Try it: Nothing outside the range below should be printed. Output exactly the lines from the line with "spirare le menti" to the line with "ecitato in Piazza della Libertà.", both included.

----

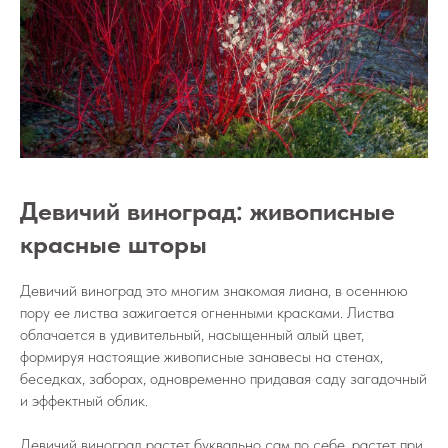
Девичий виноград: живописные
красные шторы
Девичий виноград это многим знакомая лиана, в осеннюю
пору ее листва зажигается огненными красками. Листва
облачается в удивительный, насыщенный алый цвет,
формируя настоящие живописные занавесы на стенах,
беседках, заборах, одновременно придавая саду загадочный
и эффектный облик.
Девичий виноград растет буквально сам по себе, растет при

----

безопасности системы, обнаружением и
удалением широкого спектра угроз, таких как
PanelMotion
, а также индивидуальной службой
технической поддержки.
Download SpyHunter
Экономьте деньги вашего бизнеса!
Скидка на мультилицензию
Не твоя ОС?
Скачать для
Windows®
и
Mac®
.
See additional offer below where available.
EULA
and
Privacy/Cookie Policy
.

----

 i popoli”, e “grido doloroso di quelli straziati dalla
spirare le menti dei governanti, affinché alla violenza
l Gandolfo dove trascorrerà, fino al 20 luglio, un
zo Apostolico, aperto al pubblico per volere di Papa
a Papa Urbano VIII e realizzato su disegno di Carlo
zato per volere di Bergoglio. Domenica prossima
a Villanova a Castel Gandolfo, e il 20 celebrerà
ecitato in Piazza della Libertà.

----

Response for this exercise:
spirare le menti dei governanti, affinché alla violenza
l Gandolfo dove trascorrerà, fino al 20 luglio, un
zo Apostolico, aperto al pubblico per volere di Papa
a Papa Urbano VIII e realizzato su disegno di Carlo
zato per volere di Bergoglio. Domenica prossima
a Villanova a Castel Gandolfo, e il 20 celebrerà
ecitato in Piazza della Libertà.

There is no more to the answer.